Il nous a donc paru intéressant – alors que
la métropole de Rouen organise une semaine entière consacrée au sujet du monde
d’après – de faire un point sur le sujet du risque industriel un an après
Lubrizol, pour s’interroger, en particulier, sur la manière dont les
conséquences de ce qui s’est passé avaient été tirées (ou non).

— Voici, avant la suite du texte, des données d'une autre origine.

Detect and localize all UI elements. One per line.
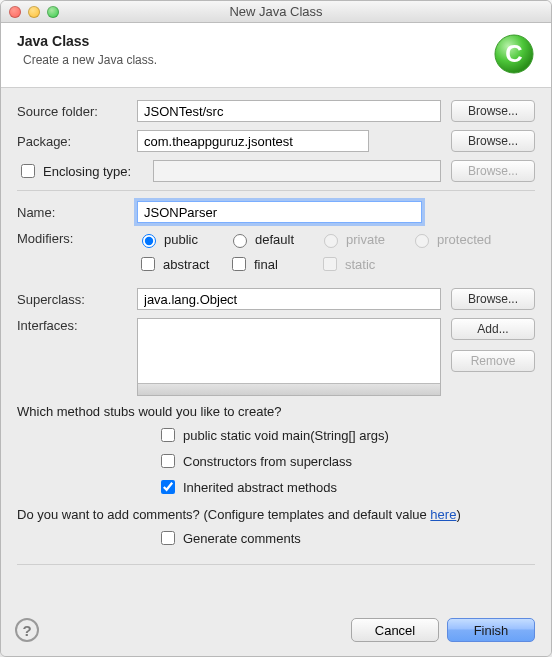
window-title: New Java Class — [1, 4, 551, 19]
stub-inherited-label: Inherited abstract methods — [183, 480, 337, 495]
comments-question-post: ) — [456, 507, 460, 522]
enclosing-type-browse-button: Browse... — [451, 160, 535, 182]
package-label: Package: — [17, 134, 137, 149]
superclass-browse-button[interactable]: Browse... — [451, 288, 535, 310]
finish-button[interactable]: Finish — [447, 618, 535, 642]
header-title: Java Class — [17, 33, 493, 49]
modifier-default-label: default — [255, 232, 294, 247]
source-folder-browse-button[interactable]: Browse... — [451, 100, 535, 122]
titlebar: New Java Class — [1, 1, 551, 23]
superclass-input[interactable] — [137, 288, 441, 310]
class-icon: C — [493, 33, 535, 75]
svg-text:C: C — [505, 40, 522, 67]
modifier-default-radio[interactable] — [233, 234, 247, 248]
modifier-public-label: public — [164, 232, 198, 247]
modifier-abstract-label: abstract — [163, 257, 209, 272]
modifier-final-checkbox[interactable] — [232, 257, 246, 271]
modifier-final-label: final — [254, 257, 278, 272]
source-folder-label: Source folder: — [17, 104, 137, 119]
dialog-window: New Java Class Java Class Create a new J… — [0, 0, 552, 657]
interfaces-list[interactable] — [137, 318, 441, 396]
modifier-protected-radio — [415, 234, 429, 248]
generate-comments-checkbox[interactable] — [161, 531, 175, 545]
cancel-button[interactable]: Cancel — [351, 618, 439, 642]
help-icon[interactable]: ? — [15, 618, 39, 642]
package-input[interactable] — [137, 130, 369, 152]
stub-inherited-checkbox[interactable] — [161, 480, 175, 494]
dialog-footer: ? Cancel Finish — [1, 608, 551, 656]
source-folder-input[interactable] — [137, 100, 441, 122]
modifiers-label: Modifiers: — [17, 231, 137, 246]
modifier-static-checkbox — [323, 257, 337, 271]
modifier-private-radio — [324, 234, 338, 248]
enclosing-type-label: Enclosing type: — [43, 164, 131, 179]
dialog-body: Source folder: Browse... Package: Browse… — [1, 88, 551, 608]
modifier-public-radio[interactable] — [142, 234, 156, 248]
interfaces-label: Interfaces: — [17, 318, 137, 333]
dialog-header: Java Class Create a new Java class. C — [1, 23, 551, 88]
enclosing-type-checkbox[interactable] — [21, 164, 35, 178]
method-stubs-question: Which method stubs would you like to cre… — [17, 404, 535, 419]
package-browse-button[interactable]: Browse... — [451, 130, 535, 152]
interfaces-add-button[interactable]: Add... — [451, 318, 535, 340]
name-label: Name: — [17, 205, 137, 220]
modifier-protected-label: protected — [437, 232, 491, 247]
comments-question-pre: Do you want to add comments? (Configure … — [17, 507, 430, 522]
modifier-abstract-checkbox[interactable] — [141, 257, 155, 271]
enclosing-type-input — [153, 160, 441, 182]
stub-main-label: public static void main(String[] args) — [183, 428, 389, 443]
superclass-label: Superclass: — [17, 292, 137, 307]
generate-comments-label: Generate comments — [183, 531, 301, 546]
stub-constructors-label: Constructors from superclass — [183, 454, 352, 469]
stub-constructors-checkbox[interactable] — [161, 454, 175, 468]
scrollbar[interactable] — [138, 383, 440, 395]
modifier-private-label: private — [346, 232, 385, 247]
name-input[interactable] — [137, 201, 422, 223]
stub-main-checkbox[interactable] — [161, 428, 175, 442]
interfaces-remove-button: Remove — [451, 350, 535, 372]
header-subtitle: Create a new Java class. — [23, 53, 493, 67]
comments-configure-link[interactable]: here — [430, 507, 456, 522]
modifier-static-label: static — [345, 257, 375, 272]
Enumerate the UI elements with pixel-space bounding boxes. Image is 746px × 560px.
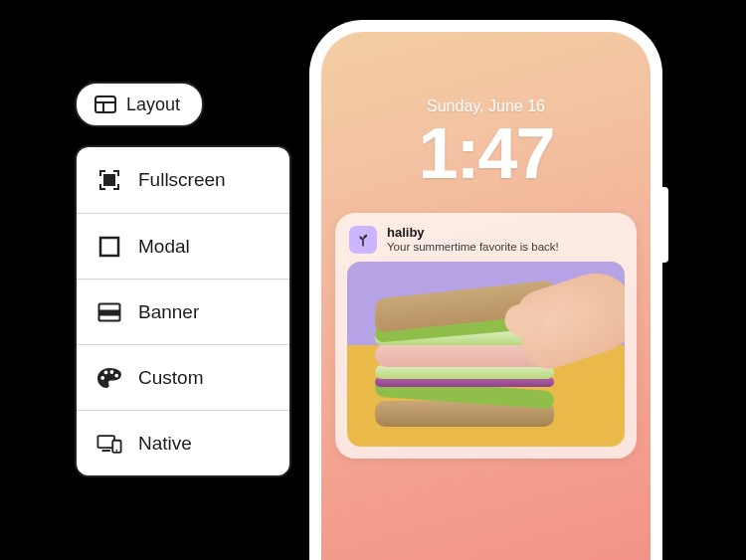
option-native[interactable]: Native [77,410,289,475]
banner-icon [96,302,122,322]
notification-message: Your summertime favorite is back! [387,241,559,255]
phone-screen: Sunday, June 16 1:47 haliby Your summert… [321,32,651,560]
layout-button-label: Layout [126,94,180,115]
option-banner[interactable]: Banner [77,279,289,344]
lockscreen-time: 1:47 [321,117,651,189]
devices-icon [96,433,122,455]
svg-rect-3 [103,174,115,186]
option-label: Fullscreen [138,169,226,191]
svg-rect-6 [99,309,120,315]
svg-rect-0 [95,96,115,112]
layout-icon [94,95,116,113]
option-label: Banner [138,301,199,323]
notification-header: haliby Your summertime favorite is back! [347,225,625,262]
option-custom[interactable]: Custom [77,344,289,410]
palette-icon [96,367,122,389]
notification-card[interactable]: haliby Your summertime favorite is back! [335,213,637,459]
svg-point-10 [116,449,118,451]
option-fullscreen[interactable]: Fullscreen [77,147,289,213]
layout-button[interactable]: Layout [75,82,204,127]
option-label: Native [138,433,192,455]
option-label: Custom [138,367,203,389]
fullscreen-icon [96,168,122,192]
phone-side-button [662,187,668,263]
notification-image [347,262,625,447]
notification-text: haliby Your summertime favorite is back! [387,225,559,254]
notification-app-name: haliby [387,225,559,241]
option-modal[interactable]: Modal [77,213,289,279]
svg-rect-4 [100,238,118,256]
layout-options-panel: Fullscreen Modal Banner Custom [75,145,291,477]
svg-rect-8 [102,450,110,452]
app-icon [349,226,377,254]
phone-mockup: Sunday, June 16 1:47 haliby Your summert… [309,20,662,560]
option-label: Modal [138,236,190,258]
modal-icon [96,236,122,258]
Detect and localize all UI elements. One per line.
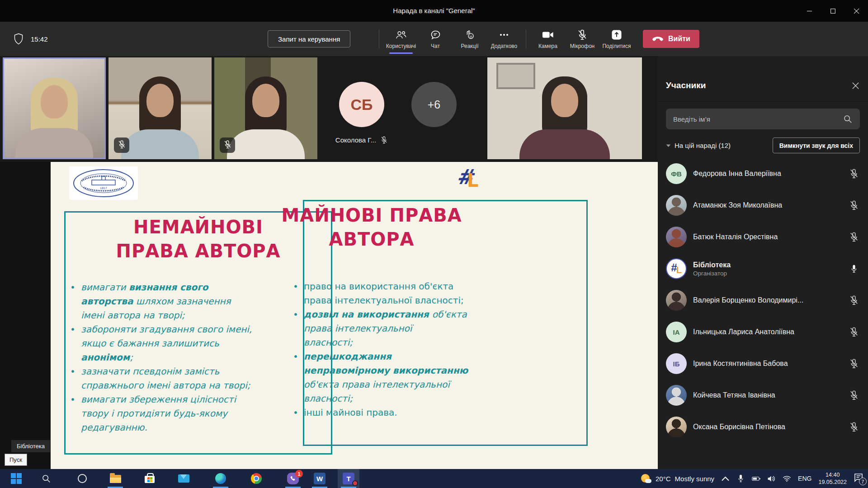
video-tile-active-speaker[interactable] <box>3 57 106 159</box>
volume-icon[interactable] <box>767 474 776 483</box>
language-indicator[interactable]: ENG <box>798 475 811 482</box>
chevron-down-icon <box>666 144 671 147</box>
participant-row[interactable]: ІАІльницька Лариса Анатоліївна <box>658 316 868 348</box>
toolbar-item-chat[interactable]: Чат <box>418 22 453 56</box>
mic-tray-icon[interactable] <box>736 474 745 483</box>
action-center-icon[interactable]: 7 <box>854 473 863 484</box>
mic-muted-icon[interactable] <box>848 390 860 401</box>
reactions-icon <box>464 29 476 41</box>
search-input[interactable] <box>666 109 860 129</box>
mail-icon[interactable] <box>173 469 194 488</box>
file-explorer-icon[interactable] <box>104 469 126 488</box>
close-window-button[interactable] <box>844 0 868 22</box>
mic-on-icon[interactable] <box>848 264 860 274</box>
slide-bullet: •перешкоджання неправомірному використан… <box>293 350 487 406</box>
battery-icon[interactable] <box>752 474 760 483</box>
picture-frame <box>496 63 535 89</box>
mic-muted-icon[interactable] <box>848 327 860 337</box>
chrome-icon[interactable] <box>245 469 267 488</box>
mic-muted-badge <box>114 137 129 153</box>
participant-row[interactable]: Койчева Тетяна Іванівна <box>658 379 868 411</box>
mic-muted-icon[interactable] <box>848 168 860 179</box>
avatar-photo <box>666 195 687 216</box>
video-tile[interactable] <box>108 57 212 159</box>
svg-text:1817: 1817 <box>100 186 107 190</box>
participant-row[interactable]: ІБІрина Костянтинівна Бабова <box>658 348 868 379</box>
taskbar: 1 20°C Mostly sunny ENG 14:40 19.05.2022… <box>0 469 868 488</box>
mic-muted-icon[interactable] <box>848 295 860 306</box>
avatar-tile-initials[interactable]: СБ <box>339 82 384 127</box>
participant-row[interactable]: БібліотекаОрганізатор <box>658 253 868 284</box>
participant-row[interactable]: Атаманюк Зоя Миколаївна <box>658 190 868 221</box>
camera-icon <box>542 29 554 41</box>
slide-bullet: •дозвіл на використання об'єкта права ін… <box>293 308 487 350</box>
edge-icon[interactable] <box>210 469 231 488</box>
participant-row[interactable]: Валерія Борщенко Володимирі... <box>658 284 868 316</box>
participant-name: Ільницька Лариса Анатоліївна <box>693 328 842 336</box>
word-icon[interactable] <box>309 469 330 488</box>
university-emblem: 1817 <box>69 166 138 200</box>
toolbar-item-share[interactable]: Поділитися <box>599 22 634 56</box>
slide-bullet: •інші майнові права. <box>293 406 487 420</box>
mic-muted-icon[interactable] <box>848 232 860 242</box>
window-title: Нарада в каналі "General" <box>0 0 868 22</box>
participants-list: ФВФедорова Інна ВалеріївнаАтаманюк Зоя М… <box>658 158 868 443</box>
people-icon <box>395 29 407 41</box>
roster-section-toggle[interactable]: На цій нараді (12) <box>666 142 731 149</box>
avatar-photo <box>666 385 687 406</box>
video-tile[interactable] <box>214 57 317 159</box>
store-icon[interactable] <box>139 469 160 488</box>
mic-muted-badge <box>220 137 235 153</box>
slide-right-bullets: •право на використання об'єкта права інт… <box>293 280 487 420</box>
avatar-tile-label: Соколова Г... <box>316 136 407 144</box>
participant-name: Валерія Борщенко Володимирі... <box>693 296 842 304</box>
start-icon[interactable] <box>5 469 27 488</box>
toolbar-item-camera[interactable]: Камера <box>531 22 565 56</box>
teams-icon[interactable] <box>338 469 359 488</box>
slide-left-bullets: •вимагати визнання свого авторства шляхо… <box>70 280 287 435</box>
mute-all-button[interactable]: Вимкнути звук для всіх <box>773 137 860 153</box>
maximize-button[interactable] <box>821 0 844 22</box>
participant-name: Койчева Тетяна Іванівна <box>693 391 842 399</box>
weather-widget[interactable]: 20°C Mostly sunny <box>641 473 714 484</box>
toolbar-item-mic[interactable]: Мікрофон <box>565 22 599 56</box>
request-control-button[interactable]: Запит на керування <box>268 30 350 47</box>
toolbar-item-more[interactable]: Додатково <box>487 22 521 56</box>
leave-button[interactable]: Вийти <box>643 30 699 48</box>
close-panel-icon[interactable] <box>851 81 860 90</box>
divider <box>526 29 526 48</box>
overflow-participants-badge[interactable]: +6 <box>411 82 457 127</box>
participant-name: Ірина Костянтинівна Бабова <box>693 360 842 368</box>
wifi-icon[interactable] <box>783 474 791 483</box>
chat-icon <box>429 29 441 41</box>
cortana-icon[interactable] <box>71 469 93 488</box>
minimize-button[interactable] <box>797 0 821 22</box>
participant-row[interactable]: Оксана Борисівна Петінова <box>658 411 868 443</box>
participants-panel: Учасники На цій нараді (12) Вимкнути зву… <box>658 56 868 469</box>
participant-row[interactable]: Батюк Наталія Орестівна <box>658 221 868 253</box>
video-tile[interactable] <box>487 57 642 159</box>
search-icon <box>843 114 853 126</box>
clock[interactable]: 14:40 19.05.2022 <box>818 471 847 486</box>
taskbar-preview-tooltip: Бібліотека <box>11 440 50 452</box>
slide-bullet: •забороняти згадування свого імені, якщо… <box>70 322 287 365</box>
security-shield-icon <box>14 33 24 45</box>
mic-muted-icon <box>380 136 388 144</box>
slide-bullet: •зазначати псевдонім замість справжнього… <box>70 365 287 393</box>
weather-icon <box>641 473 651 484</box>
mic-muted-icon[interactable] <box>848 422 860 432</box>
viber-icon[interactable]: 1 <box>282 469 304 488</box>
mic-muted-icon[interactable] <box>848 358 860 369</box>
mic-muted-icon[interactable] <box>848 200 860 211</box>
participant-name: Атаманюк Зоя Миколаївна <box>693 201 842 209</box>
share-icon <box>611 29 623 41</box>
toolbar-item-reactions[interactable]: Реакції <box>453 22 487 56</box>
slide-bullet: •право на використання об'єкта права інт… <box>293 280 487 308</box>
slide-right-title: МАЙНОВІ ПРАВААВТОРА <box>277 204 467 251</box>
participant-row[interactable]: ФВФедорова Інна Валеріївна <box>658 158 868 190</box>
taskbar-search-icon[interactable] <box>35 469 57 488</box>
more-icon <box>498 29 510 41</box>
library-logo <box>456 167 482 194</box>
chevron-up-icon[interactable] <box>721 474 730 483</box>
toolbar-item-people[interactable]: Користувачі <box>384 22 418 56</box>
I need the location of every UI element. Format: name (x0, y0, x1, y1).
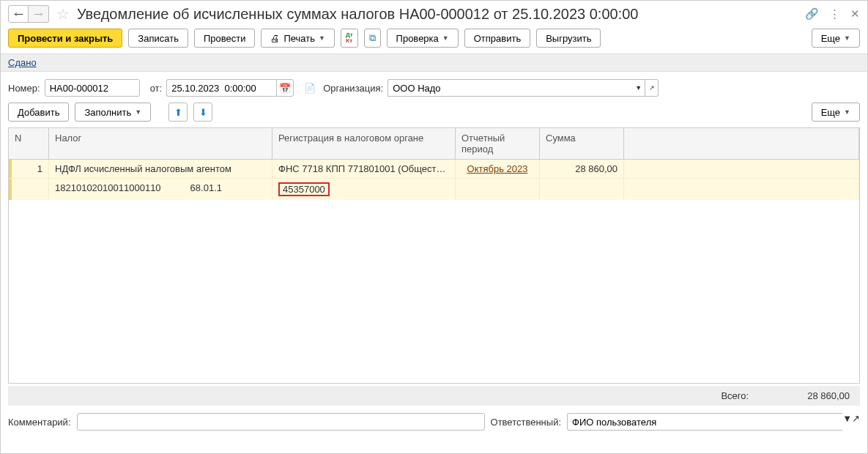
cell-period: Октябрь 2023 (456, 160, 540, 178)
col-header-tax[interactable]: Налог (49, 128, 272, 159)
dtkt-icon: ДтКт (346, 32, 353, 44)
kebab-menu-icon[interactable]: ⋮ (829, 7, 840, 21)
number-input[interactable] (45, 79, 140, 97)
col-header-sum[interactable]: Сумма (540, 128, 624, 159)
status-link[interactable]: Сдано (8, 57, 37, 68)
cell-kbk: 18210102010011000110 (55, 182, 161, 196)
cell-reg: ФНС 7718 КПП 771801001 (Общест… (272, 160, 456, 178)
printer-icon: 🖨 (270, 33, 280, 44)
save-button[interactable]: Записать (128, 29, 188, 48)
move-up-button[interactable]: ⬆ (168, 103, 188, 122)
post-and-close-button[interactable]: Провести и закрыть (8, 29, 122, 48)
table-more-button[interactable]: Еще ▼ (812, 103, 860, 122)
tree-icon: ⧉ (369, 32, 376, 44)
structure-button[interactable]: ⧉ (364, 29, 381, 48)
chevron-down-icon: ▼ (844, 34, 850, 42)
send-button[interactable]: Отправить (464, 29, 530, 48)
cell-account: 68.01.1 (190, 182, 222, 196)
col-header-reg[interactable]: Регистрация в налоговом органе (272, 128, 456, 159)
org-open-button[interactable]: ↗ (645, 79, 659, 97)
org-label: Организация: (323, 83, 383, 94)
calendar-icon: 📅 (279, 83, 291, 94)
move-down-button[interactable]: ⬇ (193, 103, 212, 122)
chevron-down-icon: ▼ (844, 108, 850, 116)
favorite-star-icon[interactable]: ☆ (56, 5, 70, 23)
chevron-down-icon: ▼ (319, 34, 325, 42)
chevron-down-icon: ▼ (442, 34, 449, 42)
more-button[interactable]: Еще ▼ (812, 29, 860, 48)
responsible-label: Ответственный: (491, 417, 561, 428)
link-icon[interactable]: 🔗 (805, 7, 819, 21)
fill-button[interactable]: Заполнить ▼ (75, 103, 151, 122)
calendar-button[interactable]: 📅 (276, 79, 294, 97)
col-header-rest (624, 128, 859, 159)
table-row[interactable]: 1 НДФЛ исчисленный налоговым агентом ФНС… (9, 160, 859, 179)
comment-input[interactable] (77, 413, 485, 431)
col-header-n[interactable]: N (9, 128, 49, 159)
cell-n: 1 (9, 160, 49, 178)
date-input[interactable] (166, 79, 276, 97)
org-dropdown-button[interactable]: ▼ (632, 79, 645, 97)
window-title: Уведомление об исчисленных суммах налого… (77, 6, 801, 23)
dtkt-button[interactable]: ДтКт (341, 29, 358, 48)
from-label: от: (150, 83, 163, 94)
cell-oktmo: 45357000 (278, 182, 330, 196)
print-button[interactable]: 🖨 Печать ▼ (261, 29, 335, 48)
export-button[interactable]: Выгрузить (536, 29, 601, 48)
responsible-dropdown-button[interactable]: ▼ (842, 413, 852, 431)
col-header-period[interactable]: Отчетный период (456, 128, 540, 159)
check-button[interactable]: Проверка ▼ (387, 29, 459, 48)
close-icon[interactable]: ✕ (850, 7, 860, 21)
number-label: Номер: (8, 83, 40, 94)
responsible-input[interactable] (567, 413, 842, 431)
cell-sum: 28 860,00 (540, 160, 624, 178)
org-input[interactable] (387, 79, 632, 97)
table-subrow[interactable]: 18210102010011000110 68.01.1 45357000 (9, 179, 859, 200)
responsible-open-button[interactable]: ↗ (852, 413, 860, 431)
nav-forward-button[interactable]: 🡒 (29, 5, 49, 23)
document-status-icon[interactable]: 📄 (304, 83, 316, 94)
tax-table[interactable]: N Налог Регистрация в налоговом органе О… (8, 127, 860, 384)
add-button[interactable]: Добавить (8, 103, 69, 122)
totals-value: 28 860,00 (807, 390, 850, 401)
comment-label: Комментарий: (8, 417, 71, 428)
totals-label: Всего: (721, 390, 749, 401)
nav-back-button[interactable]: 🡐 (8, 5, 29, 23)
chevron-down-icon: ▼ (135, 108, 141, 116)
post-button[interactable]: Провести (194, 29, 256, 48)
cell-tax: НДФЛ исчисленный налоговым агентом (49, 160, 272, 178)
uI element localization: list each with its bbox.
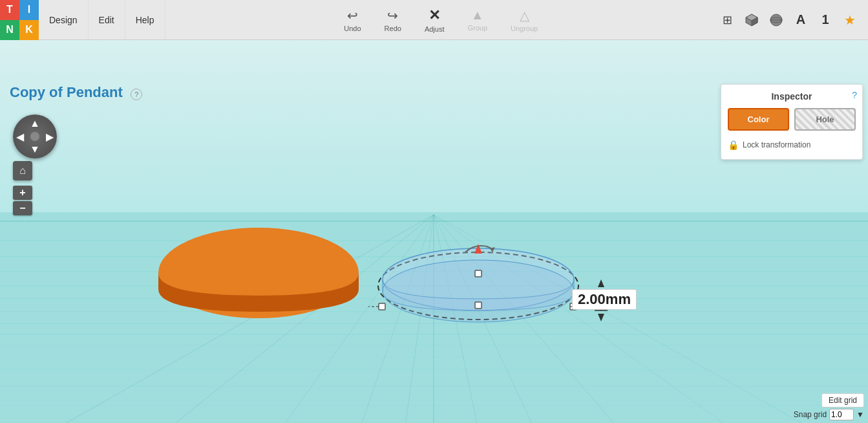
logo-i: I bbox=[19, 0, 39, 20]
bottom-right-controls: Edit grid Snap grid ▼ bbox=[790, 391, 868, 423]
sphere-view-button[interactable] bbox=[766, 10, 787, 30]
color-button[interactable]: Color bbox=[728, 108, 789, 131]
project-title[interactable]: Copy of Pendant bbox=[10, 84, 123, 100]
cube-icon bbox=[745, 13, 759, 27]
logo-n: N bbox=[0, 20, 19, 40]
compass-up-arrow: ▲ bbox=[30, 118, 40, 129]
viewport[interactable]: 2.00mm Inspector ? Color Hole 🔒 Lock tra… bbox=[0, 40, 868, 423]
zoom-controls: + − bbox=[13, 186, 57, 215]
nav-edit[interactable]: Edit bbox=[89, 0, 125, 39]
toolbar-center: ↩ Undo ↪ Redo ✕ Adjust ▲ Group △ Ungroup bbox=[165, 5, 717, 36]
handle-left bbox=[379, 303, 385, 310]
home-view-button[interactable]: ⌂ bbox=[13, 161, 32, 180]
inspector-title: Inspector bbox=[728, 91, 856, 102]
dimension-unit: mm bbox=[606, 291, 631, 307]
dimension-label: 2.00mm bbox=[572, 289, 637, 310]
hole-pattern bbox=[796, 109, 854, 129]
adjust-icon: ✕ bbox=[429, 7, 440, 24]
undo-icon: ↩ bbox=[347, 8, 358, 23]
group-button[interactable]: ▲ Group bbox=[458, 5, 496, 34]
snap-grid-dropdown-icon[interactable]: ▼ bbox=[856, 410, 864, 419]
compass-arrows: ▲ ▼ ◀ ▶ bbox=[13, 114, 57, 158]
ungroup-label: Ungroup bbox=[511, 25, 538, 32]
compass-center bbox=[30, 132, 39, 141]
nav-design[interactable]: Design bbox=[39, 0, 89, 39]
inspector-panel: Inspector ? Color Hole 🔒 Lock transforma… bbox=[721, 84, 863, 160]
handle-top bbox=[475, 270, 482, 277]
zoom-out-button[interactable]: − bbox=[13, 201, 32, 215]
zoom-in-button[interactable]: + bbox=[13, 186, 32, 200]
hole-button[interactable]: Hole bbox=[794, 108, 856, 131]
group-label: Group bbox=[467, 24, 487, 32]
toolbar: T I N K Design Edit Help ↩ Undo ↪ Redo ✕… bbox=[0, 0, 868, 40]
logo-t: T bbox=[0, 0, 19, 20]
lock-label: Lock transformation bbox=[743, 140, 810, 149]
project-help-badge[interactable]: ? bbox=[131, 89, 142, 100]
redo-icon: ↪ bbox=[387, 8, 398, 23]
inspector-buttons: Color Hole bbox=[728, 108, 856, 131]
undo-button[interactable]: ↩ Undo bbox=[335, 5, 370, 35]
ungroup-icon: △ bbox=[520, 8, 529, 23]
sphere-icon bbox=[769, 13, 783, 27]
compass-control[interactable]: ▲ ▼ ◀ ▶ ⌂ + − bbox=[13, 114, 57, 215]
project-area: Copy of Pendant ? bbox=[10, 84, 142, 101]
undo-label: Undo bbox=[344, 25, 361, 32]
compass-right-arrow: ▶ bbox=[46, 131, 54, 143]
compass-left-arrow: ◀ bbox=[16, 131, 24, 143]
nav-help[interactable]: Help bbox=[125, 0, 165, 39]
nav-menu: Design Edit Help bbox=[39, 0, 165, 39]
snap-grid-label: Snap grid bbox=[794, 410, 827, 419]
handle-bottom bbox=[475, 302, 482, 309]
dim-arrow-up bbox=[598, 279, 604, 287]
adjust-label: Adjust bbox=[425, 25, 445, 33]
redo-button[interactable]: ↪ Redo bbox=[376, 5, 410, 35]
dimension-value: 2.00 bbox=[578, 291, 606, 307]
blue-bottom-ellipse bbox=[383, 260, 574, 322]
logo-k: K bbox=[19, 20, 39, 40]
lock-transformation[interactable]: 🔒 Lock transformation bbox=[728, 137, 856, 153]
edit-grid-button[interactable]: Edit grid bbox=[821, 393, 864, 407]
group-icon: ▲ bbox=[471, 8, 484, 23]
redo-label: Redo bbox=[385, 25, 401, 32]
grid-view-button[interactable]: ⊞ bbox=[717, 10, 737, 30]
dim-arrow-down bbox=[598, 314, 604, 321]
snap-grid-input[interactable] bbox=[829, 409, 854, 420]
snap-grid-row: Snap grid ▼ bbox=[794, 409, 864, 420]
text-view-button[interactable]: A bbox=[790, 10, 811, 30]
compass-wheel[interactable]: ▲ ▼ ◀ ▶ bbox=[13, 114, 57, 158]
ungroup-button[interactable]: △ Ungroup bbox=[502, 5, 547, 35]
star-button[interactable]: ★ bbox=[840, 10, 860, 30]
adjust-button[interactable]: ✕ Adjust bbox=[416, 5, 454, 36]
compass-down-arrow: ▼ bbox=[30, 144, 40, 155]
cube-view-button[interactable] bbox=[741, 10, 762, 30]
toolbar-right: ⊞ A 1 ★ bbox=[717, 10, 868, 30]
home-icon: ⌂ bbox=[19, 165, 26, 177]
tinkercad-logo[interactable]: T I N K bbox=[0, 0, 39, 40]
inspector-help-icon[interactable]: ? bbox=[852, 90, 857, 100]
lock-icon: 🔒 bbox=[728, 140, 739, 150]
number-view-button[interactable]: 1 bbox=[815, 10, 836, 30]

Après avoir rappelé les conditions dans
lesquelles la question du risque industriel est traitée à l’échelle
internationale (1) et les conséquences que de très graves accidents qui
s’étaient produits à l’étranger avaient pu avoir sur la législation nationale
(2), ce numéro traite de la question des PPRT (plan de prévention des risques
technologiques, qui devraient être l’alpha et l’oméga de la prévention des
risques industriels) (3), de la gestion de crise (4), de la réalité de la
culture du risque à l’heure où l’information en matière environnementale ne
cesse de se réduire (5) et enfin de la réalité dont les organismes de contrôle
de l’État fonctionnent, c’est-à-dire de la difficulté de passer du stade du
constat d’infraction et de non-respect des règles de sécurité au stade de la
contrainte et de la sanction que les préfets ne veulent généralement pas
accepter (6).
À l’heure où la question de la
réindustrialisation de la France est un sujet majeur, celle de l’acceptabilité
du risque industriel se pose sous un angle nouveau et on ne peut qu’être
inquiet du manque total de conséquences tirées de la catastrophe de Lubrizol.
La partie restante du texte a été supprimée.